Le redressement de la rentabilité opérationnelle du groupe ABB dans les deux métiers où il excelle, les techniques de l'énergie et la robotique (automatisation), a impressionné la communauté financière. Si la croissance en monnaies locales laisse encore à désirer, celle des commandes illustre l'amélioration générale du climat d'investissement. Mais le résultat final a été grevé par les lourdes pertes des activités à céder, y compris des moins-values essuyées sur la vente de sociétés non stratégiques. On pourrait reprocher à Jürgen Dormann d'avoir voulu faire table rase des boulets du passé pour présenter ses deux métiers phares sous un jour plus favorable, ou plutôt d'en renforcer les chances. Cette attitude est pourtant judicieuse. Autant améliorer ce qui peut l'être plutôt que de se laisser tétaniser par des facteurs extérieurs encore à la merci de surprises, comme le dossier de l'amiante aux Etats-Unis.
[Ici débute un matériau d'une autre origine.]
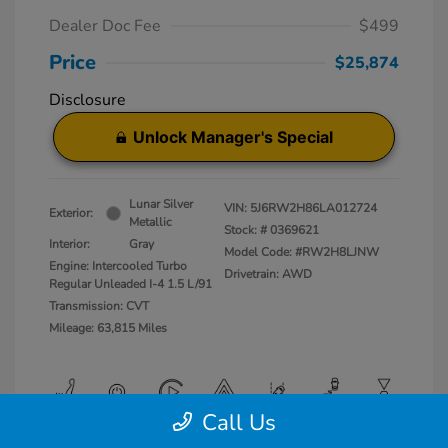
Dealer Doc Fee
$499
Price
$25,874
Disclosure
Unlock Manager's Special
Lunar Silver
VIN:
5J6RW2H86LA012724
Exterior:
Metallic
Stock: #
0369621
Interior:
Gray
Model Code: #RW2H8LJNW
Engine: Intercooled Turbo
Drivetrain: AWD
Regular Unleaded I-4 1.5 L/91
Transmission: CVT
Mileage: 63,815 Miles
Call Us
View All Features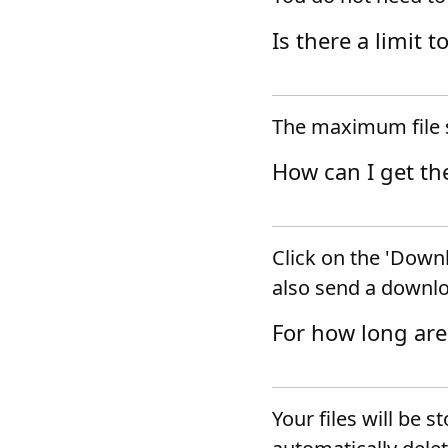
Is there a limit t
The maximum file s
How can I get th
Click on the 'Downl
also send a downlo
For how long are
Your files will be s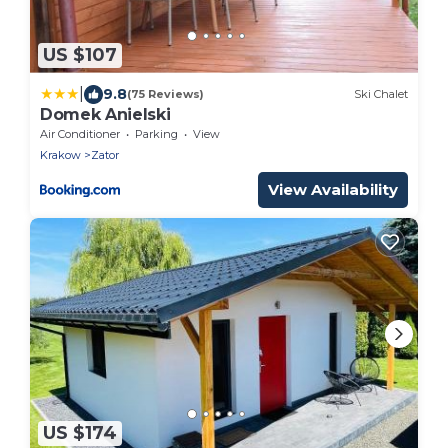
US $107
|
9.8
(75 Reviews)
Ski Chalet
Domek Anielski
Air Conditioner
Parking
View
Krakow
Zator
View Availability
US $174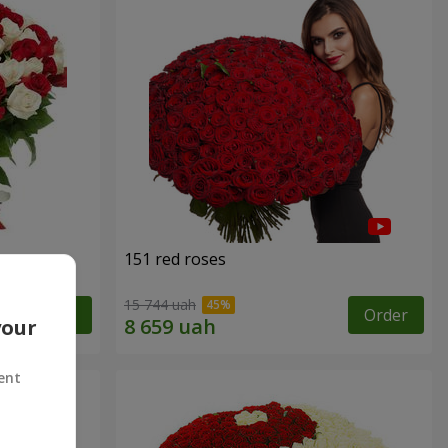
151 red roses
15 744 uah
Order
Order
your
ent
Les incertitudes qui planent sur une société induisent, certes, une certaine décote, en d'autres termes une diminution de sa valeur. Mais l'essentiel consiste à se concentrer sur sa valeur intrinsèque et de la rehausser. Les difficultés ne doivent pas occulter le fait que ABB demeure le premier fournisseur mondial dans les techniques de l'électricité et de l'énergie. Ni l'empêcher de travailler à l'heure où une forte demande a été observée, notamment en Asie.